== Data for analysis ==
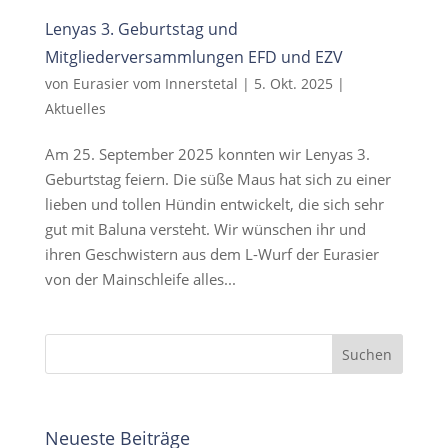
Lenyas 3. Geburtstag und
Mitgliederversammlungen EFD und EZV
von
Eurasier vom Innerstetal
|
5. Okt. 2025
|
Aktuelles
Am 25. September 2025 konnten wir Lenyas 3.
Geburtstag feiern. Die süße Maus hat sich zu einer
lieben und tollen Hündin entwickelt, die sich sehr
gut mit Baluna versteht. Wir wünschen ihr und
ihren Geschwistern aus dem L-Wurf der Eurasier
von der Mainschleife alles...
Neueste Beiträge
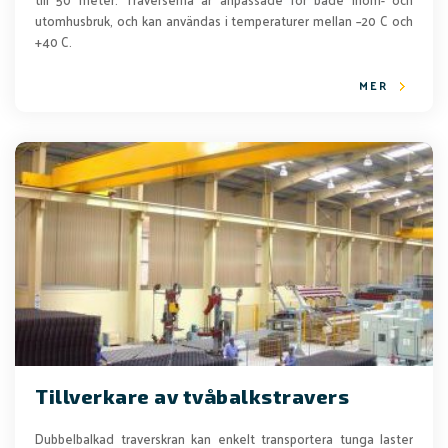
utomhusbruk, och kan användas i temperaturer mellan –20 C och
+40 C.
MER
Tillverkare av tvåbalkstravers
Dubbelbalkad traverskran kan enkelt transportera tunga laster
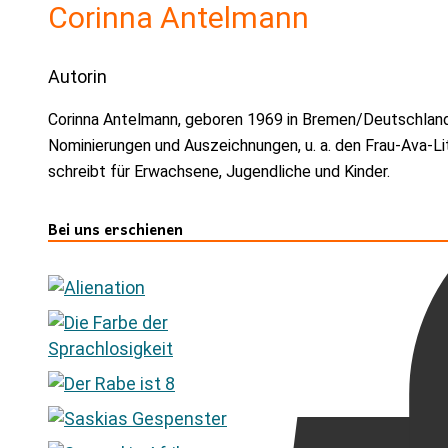
Corinna Antelmann
Autorin
Corinna Antelmann, geboren 1969 in Bremen/Deutschland, l
Nominierungen und Auszeichnungen, u. a. den Frau-Ava-Lit
schreibt für Erwachsene, Jugendliche und Kinder.
Bei uns erschienen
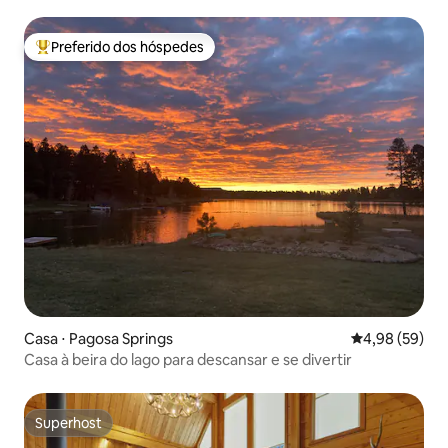
Wolf Creek!
Preferido dos hóspedes
Entre os melhores preferidos dos hóspedes
Casa ⋅ Pagosa Springs
4,98 de uma a
4,98 (59)
Casa à beira do lago para descansar e se divertir
Superhost
Superhost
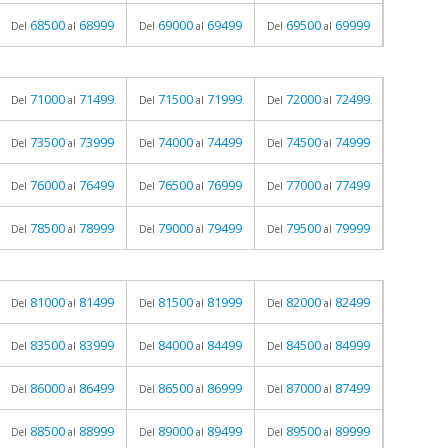
68500
68999
69000
69499
69500
69999
Del
al
Del
al
Del
al
71000
71499
71500
71999
72000
72499
Del
al
Del
al
Del
al
73500
73999
74000
74499
74500
74999
Del
al
Del
al
Del
al
76000
76499
76500
76999
77000
77499
Del
al
Del
al
Del
al
78500
78999
79000
79499
79500
79999
Del
al
Del
al
Del
al
81000
81499
81500
81999
82000
82499
Del
al
Del
al
Del
al
83500
83999
84000
84499
84500
84999
Del
al
Del
al
Del
al
86000
86499
86500
86999
87000
87499
Del
al
Del
al
Del
al
88500
88999
89000
89499
89500
89999
Del
al
Del
al
Del
al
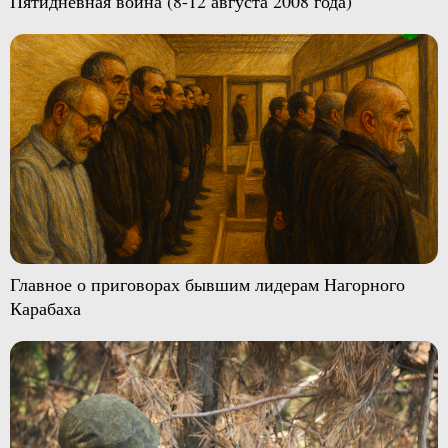
Пятидневная война (8-12 августа 2008 года)
Главное о приговорах бывшим лидерам Нагорного
Карабаха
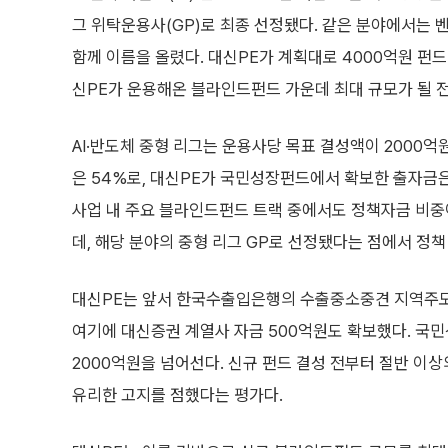
그 위탁운용사(GP)로 최종 선정됐다. 같은 분야에서는 
함께 이름을 올렸다. 대신PE가 계획대로 4000억원 펀드
신PE가 운용해온 블라인드펀드 가운데 최대 규모가 될 
AI·반도체 중형 리그는 운용사당 목표 결성액이 2000
은 54%로, 대신PE가 국민성장펀드에서 확보한 출자금은
사업 내 주요 블라인드펀드 트랙 중에서도 정책자금 비중이
데, 해당 분야의 중형 리그 GP로 선정됐다는 점에서 정
대신PE는 앞서 한국수출입은행의 수출중소중견 지역주도성
여기에 대신증권 계열사 자금 500억원도 확보했다. 국
2000억원을 넘어선다. 신규 펀드 결성 전부터 절반 이상
유리한 고지를 점했다는 평가다.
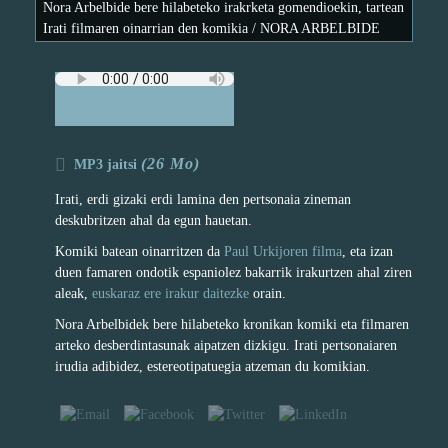
Nora Arbelbide bere hilabeteko irakrketa gomendioekin, tartean
Irati filmaren oinarrian den komikia / NORA ARBELBIDE
(26 Mo)
MP3 jaitsi
Irati, erdi gizaki erdi lamina den pertsonaia zineman
deskubritzen ahal da egun hauetan.
Komiki batean oinarritzen da
Paul Urkijoren filma
, eta izan
duen famaren ondotik espaniolez bakarrik irakurtzen ahal ziren
aleak,
euskaraz ere irakur daitezke
orain.
Nora Arbelbidek bere hilabeteko kronikan komiki eta filmaren
arteko desberdintasunak aipatzen dizkigu. Irati pertsonaiaren
irudia adibidez, estereotipatuegia atzeman du komikian.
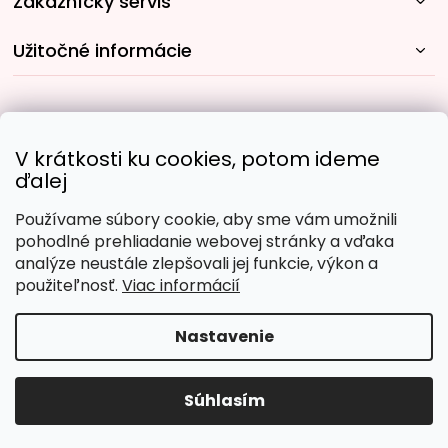
Zákaznícky servis
Užitočné informácie
Rýchle spôsoby dopravy:
V krátkosti ku cookies, potom ideme
ďalej
Používame súbory cookie, aby sme vám umožnili
Obľúbené spôsoby platby:
pohodlné prehliadanie webovej stránky a vďaka
analýze neustále zlepšovali jej funkcie, výkon a
použiteľnosť.
Viac informácií
Nastavenie
Copyright 2026
Malujpodlacisel.sk
. Všetky práva
vyhradené.
Upraviť nastavenie cookies
Súhlasím
Vytvoril Shoptet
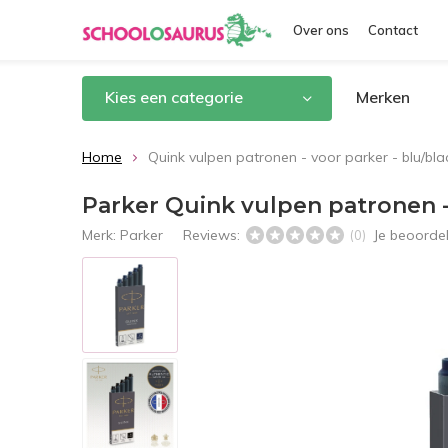
Over ons
Contact
Kies een categorie
Merken
Home
Quink vulpen patronen - voor parker - blu/bla
Parker Quink vulpen patronen - 
Merk:
Parker
Reviews:
Je beoorde
(0)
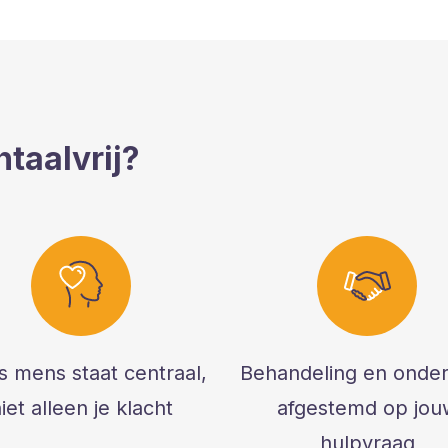
taalvrij?
als mens staat centraal,
Behandeling en onde
iet alleen je klacht
afgestemd op jou
hulpvraag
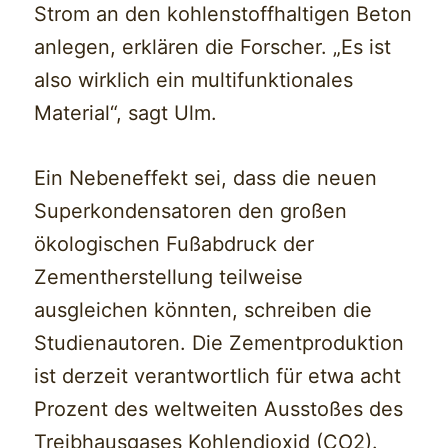
Strom an den kohlenstoffhaltigen Beton
anlegen, erklären die Forscher. „Es ist
also wirklich ein multifunktionales
Material“, sagt Ulm.
Ein Nebeneffekt sei, dass die neuen
Superkondensatoren den großen
ökologischen Fußabdruck der
Zementherstellung teilweise
ausgleichen könnten, schreiben die
Studienautoren. Die Zementproduktion
ist derzeit verantwortlich für etwa acht
Prozent des weltweiten Ausstoßes des
Treibhausgases Kohlendioxid (CO2).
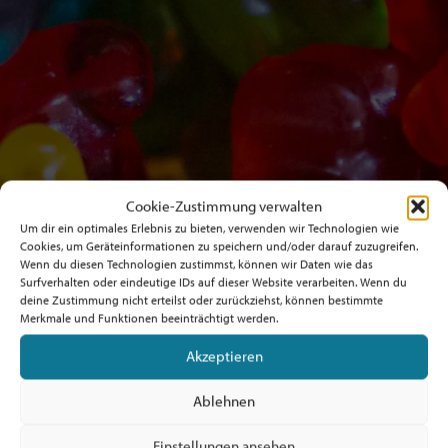
Cookie-Zustimmung verwalten
Um dir ein optimales Erlebnis zu bieten, verwenden wir Technologien wie
Cookies, um Geräteinformationen zu speichern und/oder darauf zuzugreifen.
Wenn du diesen Technologien zustimmst, können wir Daten wie das
Surfverhalten oder eindeutige IDs auf dieser Website verarbeiten. Wenn du
deine Zustimmung nicht erteilst oder zurückziehst, können bestimmte
Merkmale und Funktionen beeinträchtigt werden.
Akzeptieren
Ablehnen
Einstellungen ansehen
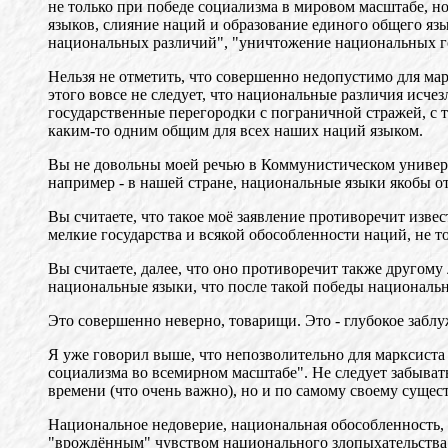
не только при победе социализма в мировом масштабе, н
языков, слияние наций и образование единого общего я
национальных различий", "уничтожение национальных го
Нельзя не отметить, что совершенно недопустимо для ма
этого вовсе не следует, что национальные различия исч
государственные перегородки с пограничной стражей, с т
каким-то одним общим для всех наших наций языком.
Вы не довольны моей речью в Коммунистическом университ
например - в нашей стране, национальные языки якобы о
Вы считаете, что такое моё заявление противоречит изве
мелкие государства и всякой обособленности наций, не т
Вы считаете, далее, что оно противоречит также другому
национальные языки, что после такой победы националь
Это совершенно неверно, товарищи. Это - глубокое забл
Я уже говорил выше, что непозволительно для марксиста 
социализма во всемирном масштабе". Не следует забыват
времени (что очень важно), но и по самому своему сущест
Национальное недоверие, национальная обособленность,
"врождённым" чувством национального злопыхательства,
===
▶ [Task item]: Restate every record exactly, please; do not copy the pictures.

▶ [Problem solution]:
Lenyas 3. Geburtstag und
Mitgliederversammlungen EFD und EZV
von
Eurasier vom Innerstetal
|
5. Okt. 2025
|
Aktuelles
Am 25. September 2025 konnten wir Lenyas 3.
Geburtstag feiern. Die süße Maus hat sich zu einer
lieben und tollen Hündin entwickelt, die sich sehr
gut mit Baluna versteht. Wir wünschen ihr und
ihren Geschwistern aus dem L-Wurf der Eurasier
von der Mainschleife alles...
Neueste Beiträge
utomhusbruk, och kan användas i temperaturer mellan –20 C och
+40 C.
MER
Tillverkare av tvåbalkstravers
Dubbelbalkad traverskran kan enkelt transportera tunga laster
Corinna Antelmann
Autorin
Corinna Antelmann, geboren 1969 in Bremen/Deutschland, l
Nominierungen und Auszeichnungen, u. a. den Frau-Ava-Lit
schreibt für Erwachsene, Jugendliche und Kinder.
Bei uns erschienen
Wolf Creek!
Preferido dos hóspedes
Entre os melhores preferidos dos hóspedes
Casa ⋅ Pagosa Springs
4,98 de uma a
4,98 (59)
Casa à beira do lago para descansar e se divertir
Superhost
Superhost
68500
68999
69000
69499
69500
69999
Del
al
Del
al
Del
al
71000
71499
71500
71999
72000
72499
Del
al
Del
al
Del
al
73500
73999
74000
74499
74500
74999
Del
al
Del
al
Del
al
76000
76499
76500
76999
77000
77499
Del
al
Del
al
Del
al
78500
78999
79000
79499
79500
79999
Del
al
Del
al
Del
al
81000
81499
81500
81999
82000
82499
Del
al
Del
al
Del
al
83500
83999
84000
84499
84500
84999
Del
al
Del
al
Del
al
86000
86499
86500
86999
87000
87499
Del
al
Del
al
Del
al
88500
88999
89000
89499
89500
89999
Del
al
Del
al
Del
al
Пятидневная война (8-12 августа 2008 года)
Главное о приговорах бывшим лидерам Нагорного
Карабаха
그 위탁운용사(GP)로 최종 선정됐다. 같은 분야에서는 
함께 이름을 올렸다. 대신PE가 계획대로 4000억원 펀드
신PE가 운용해온 블라인드펀드 가운데 최대 규모가 될 
AI·반도체 중형 리그는 운용사당 목표 결성액이 2000
은 54%로, 대신PE가 국민성장펀드에서 확보한 출자금은
사업 내 주요 블라인드펀드 트랙 중에서도 정책자금 비중이
데, 해당 분야의 중형 리그 GP로 선정됐다는 점에서 정
대신PE는 앞서 한국수출입은행의 수출중소중견 지역주도성
여기에 대신증권 계열사 자금 500억원도 확보했다. 국
2000억원을 넘어선다. 신규 펀드 결성 전부터 절반 이상
유리한 고지를 점했다는 평가다.
Nora Arbelbide bere hilabeteko irakrketa gomendioekin, tartean
Irati filmaren oinarrian den komikia / NORA ARBELBIDE
(26 Mo)
MP3 jaitsi
Irati, erdi gizaki erdi lamina den pertsonaia zineman
deskubritzen ahal da egun hauetan.
Komiki batean oinarritzen da
Paul Urkijoren filma
, eta izan
duen famaren ondotik espaniolez bakarrik irakurtzen ahal ziren
aleak,
euskaraz ere irakur daitezke
orain.
Nora Arbelbidek bere hilabeteko kronikan komiki eta filmaren
arteko desberdintasunak aipatzen dizkigu. Irati pertsonaiaren
irudia adibidez, estereotipatuegia atzeman du komikian.
Zákaznícky servis
Užitočné informácie
Rýchle spôsoby dopravy:
V krátkosti ku cookies, potom ideme
ďalej
Používame súbory cookie, aby sme vám umožnili
Obľúbené spôsoby platby:
pohodlné prehliadanie webovej stránky a vďaka
analýze neustále zlepšovali jej funkcie, výkon a
použiteľnosť.
Viac informácií
Nastavenie
Copyright 2026
Malujpodlacisel.sk
. Všetky práva
vyhradené.
Upraviť nastavenie cookies
Súhlasím
Vytvoril Shoptet
Over ons
Contact
Kies een categorie
Merken
Home
Quink vulpen patronen - voor parker - blu/bla
Parker Quink vulpen patronen - 
Merk:
Parker
Reviews:
Je beoorde
(0)
taalvrij?
als mens staat centraal,
Behandeling en onde
iet alleen je klacht
afgestemd op jou
hulpvraag
Strom an den kohlenstoffhaltigen Beton
anlegen, erklären die Forscher. „Es ist
also wirklich ein multifunktionales
Material“, sagt Ulm.
Ein Nebeneffekt sei, dass die neuen
Superkondensatoren den großen
ökologischen Fußabdruck der
Zementherstellung teilweise
ausgleichen könnten, schreiben die
Studienautoren. Die Zementproduktion
ist derzeit verantwortlich für etwa acht
Prozent des weltweiten Ausstoßes des
Treibhausgases Kohlendioxid (CO2).
Cookie-Zustimmung verwalten
Um dir ein optimales Erlebnis zu bieten, verwenden wir Technologien wie
Cookies, um Geräteinformationen zu speichern und/oder darauf zuzugreifen.
Wenn du diesen Technologien zustimmst, können wir Daten wie das
Surfverhalten oder eindeutige IDs auf dieser Website verarbeiten. Wenn du
deine Zustimmung nicht erteilst oder zurückziehst, können bestimmte
Merkmale und Funktionen beeinträchtigt werden.
Akzeptieren
Ablehnen
Einstellungen ansehen
не только при победе социализма в мировом масштабе, н
языков, слияние наций и образование единого общего я
национальных различий", "уничтожение национальных го
Нельзя не отметить, что совершенно недопустимо для ма
этого вовсе не следует, что национальные различия исч
государственные перегородки с пограничной стражей, с т
каким-то одним общим для всех наших наций языком.
Вы не довольны моей речью в Коммунистическом университ
например - в нашей стране, национальные языки якобы о
Вы считаете, что такое моё заявление противоречит изве
мелкие государства и всякой обособленности наций, не т
Вы считаете, далее, что оно противоречит также другому
национальные языки, что после такой победы националь
Это совершенно неверно, товарищи. Это - глубокое забл
Я уже говорил выше, что непозволительно для марксиста 
социализма во всемирном масштабе". Не следует забыват
времени (что очень важно), но и по самому своему сущест
Национальное недоверие, национальная обособленность,
"врождённым" чувством национального злопыхательства,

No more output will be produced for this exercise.